X. Zmiany i zaskoczenia

397 18 5
                                    

Hermiona powoli docierała do błoni Hogwartu, a zamek było widać już z oddali. Szła w tę stronę, czując niemiły ucisk w żołądku. Wiele kosztowała ją wyprawa w te strony, ale jeśli jej podejrzenia były słuszne... musiała uwarzyć Oculusa. Była to winna wszystkim - tym, którzy polegli, bo nie mogła pomóc, jak i Lunie, która stała się najbliższą jej osobą.

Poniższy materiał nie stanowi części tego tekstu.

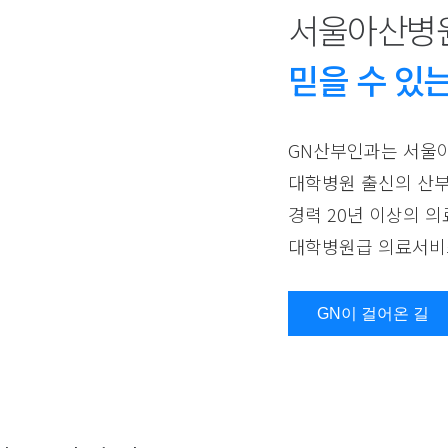
서울아산병원
믿을 수 있
GN산부인과는 서울아
대학병원 출신의 산부
경력 20년 이상의 의
대학병원급 의료서비스
GN이 걸어온 길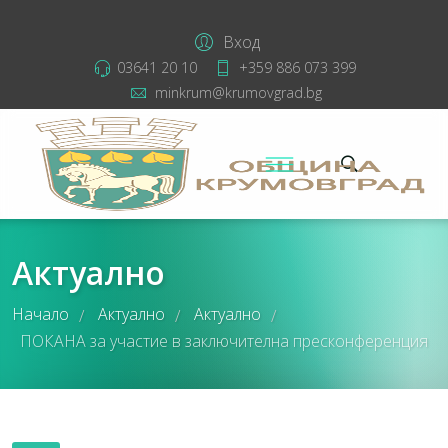
Вход
03641 20 10
+359 886 073 399
minkrum@krumovgrad.bg
Актуално
Начало
Актуално
Актуално
/
/
/
ПОКАНА за участие в заключителна пресконференция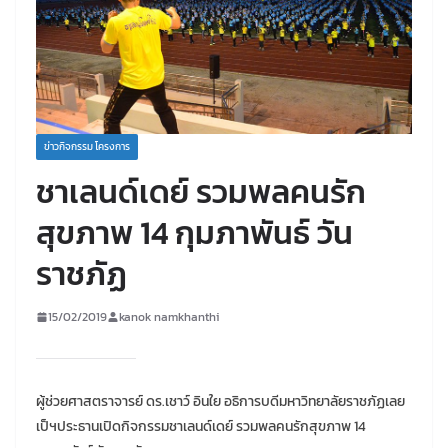
ข่าวกิจกรรม โครงการ
ชาเลนด์เดย์ รวมพลคนรัก
สุขภาพ 14 กุมภาพันธ์ วัน
ราชภัฏ
15/02/2019
kanok namkhanthi
ผู้ช่วยศาสตราจารย์ ดร.เชาว์ อินใย อธิการบดีมหาวิทยาลัยราชภัฏเลย
เป็ฯประธานเปิดกิจกรรมชาเลนด์เดย์ รวมพลคนรักสุขภาพ 14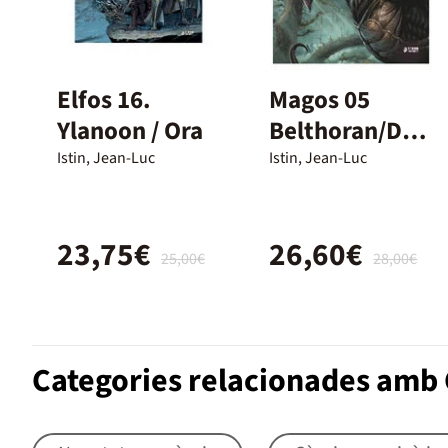
Elfos 16.
Magos 05
Ylanoon / Ora
Belthoran/Dis
ha
Istin, Jean-Luc
Istin, Jean-Luc
23,75€
26,60€
25,00€
28,00€
Categories relacionades amb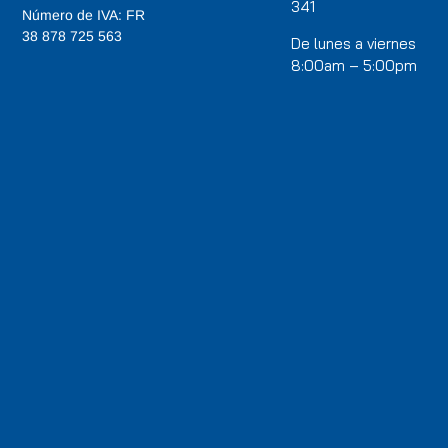
341
Número de IVA: FR
38 878 725 563
De lunes a viernes
8:00am – 5:00pm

"Ciężko tu wracać" - pomyślała. W głowie kłębiło jej się tyle myśli... zastanawiała się, czy droga, którą właśnie idzie, nie była miejscem, w którym upadł, wydając ostatnie tchnienie, któryś z jej znajomych. Gdy dotarła do bramy, była nie lada zaskoczona, że tak bez trudu mogła otworzyć wrota. Albo Hogwart przyjmował ją bez żadnych przeszkód, albo był bardzo słabo zabezpieczony.

Majestatyczny zamek królował ponad drzewami - do pokonania miała jeszcze trochę drogi. Zaczęła zastanawiać się, czy nie wstąpić na chwilę do Hagrida. Nie wiedziała, co u niego słychać od zakończenia wojny, poza tym, że Graup ocalił mu życie, poświęcając własne.

"Na Merlina, nawet nie zastanowiłam się, jak on się czuje!" - zaczęła wewnętrzny monolog. "Jesteś taka samolubna Hermiono... zamknęłaś się w sobie, warzyłaś tylko eliksiry i czytałaś, zamiast dowiedzieć się co słychać u twoich przyjaciół! Ale czy jeszcze są moimi przyjaciółmi? Przecież ich zawiodłam."

Nogi same poprowadziły ją do chatki pół olbrzyma. Zdziwiła się, gdy dookoła było zupełnie pusto, a teren był wysprzątany. Nie było roślin, żadnych zwierząt... nikogo. Zajrzała przez okno, wspinając się po drewnianych, pustych skrzynkach - dom Hagrida był pusty. "Co się z nim stało?" - zastanowiła się.

To niezwykłe odkrycie na chwilę wytrąciło ją z równowagi - zachciało jej się płakać. Mijała właśnie jezioro, w którym żył kraken. To, nad którym spędzali tyle czasu. "Wiele bym dała, żeby wrócić do tamtych lat w Hogwarcie". Idąc dalej, podjęła decyzję, że pójdzie do gabinetu profesor... a raczej dyrektor McGonagall.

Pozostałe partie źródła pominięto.